Return the data below unaltered, but strip out the pictures.

(Dataset entries)
-----

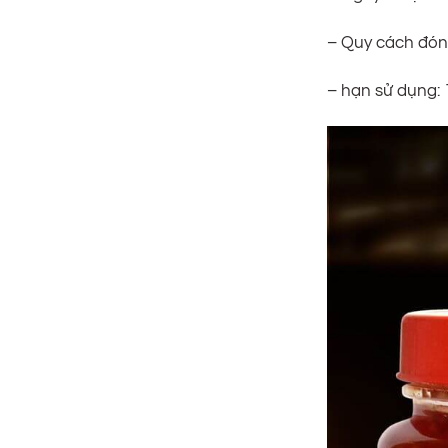
– Quy cách đón
– hạn sử dụng: 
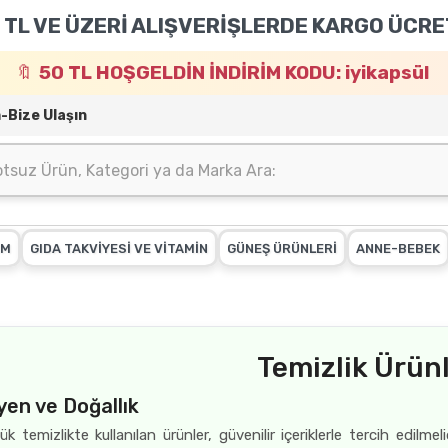
 TL VE ÜZERİ ALIŞVERİŞLERDE KARGO ÜCRE
50 TL HOŞGELDİN İNDİRİM KODU: iyikapsül
m-Bize Ulaşın
IM
GIDA TAKVİYESİ VE VİTAMİN
GÜNEŞ ÜRÜNLERİ
ANNE-BEBEK
Temizlik Ürünl
yen ve Doğallık
ük temizlikte kullanılan ürünler, güvenilir içeriklerle tercih edi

-----

ANSWER BELOW |
– Quy cách đón
– hạn sử dụng: 
 TL VE ÜZERİ ALIŞVERİŞLERDE KARGO ÜCRE
50 TL HOŞGELDİN İNDİRİM KODU: iyikapsül
m-Bize Ulaşın
IM
GIDA TAKVİYESİ VE VİTAMİN
GÜNEŞ ÜRÜNLERİ
ANNE-BEBEK
Temizlik Ürünl
yen ve Doğallık
ük temizlikte kullanılan ürünler, güvenilir içeriklerle tercih edi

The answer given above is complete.